| Aim of the exercise |
The answer must be the lines from the one that holds "Escrivão das datas e demarcações ..." through the final line of the data, copied exactly, with no pictures.

=== Section Start ===

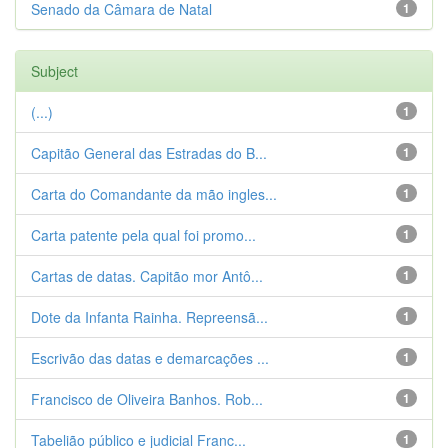
Senado da Câmara de Natal
1
Subject
(...)
1
Capitão General das Estradas do B...
1
Carta do Comandante da mão ingles...
1
Carta patente pela qual foi promo...
1
Cartas de datas. Capitão mor Antô...
1
Dote da Infanta Rainha. Repreensã...
1
Escrivão das datas e demarcações ...
1
Francisco de Oliveira Banhos. Rob...
1
Tabelião público e judicial Franc...
1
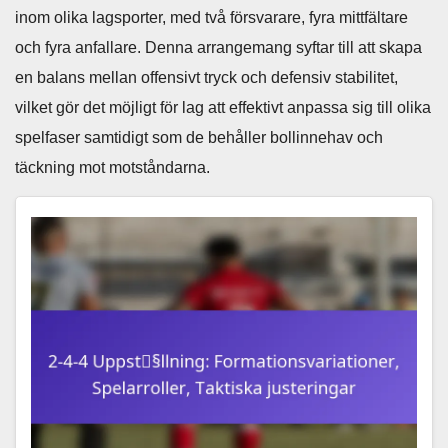
inom olika lagsporter, med två försvarare, fyra mittfältare
och fyra anfallare. Denna arrangemang syftar till att skapa
en balans mellan offensivt tryck och defensiv stabilitet,
vilket gör det möjligt för lag att effektivt anpassa sig till olika
spelfaser samtidigt som de behåller bollinnehav och
täckning mot motståndarna.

=== Section End ===

| Response area |
Escrivão das datas e demarcações ...
1
Francisco de Oliveira Banhos. Rob...
1
Tabelião público e judicial Franc...
1
inom olika lagsporter, med två försvarare, fyra mittfältare
och fyra anfallare. Denna arrangemang syftar till att skapa
en balans mellan offensivt tryck och defensiv stabilitet,
vilket gör det möjligt för lag att effektivt anpassa sig till olika
spelfaser samtidigt som de behåller bollinnehav och
täckning mot motståndarna.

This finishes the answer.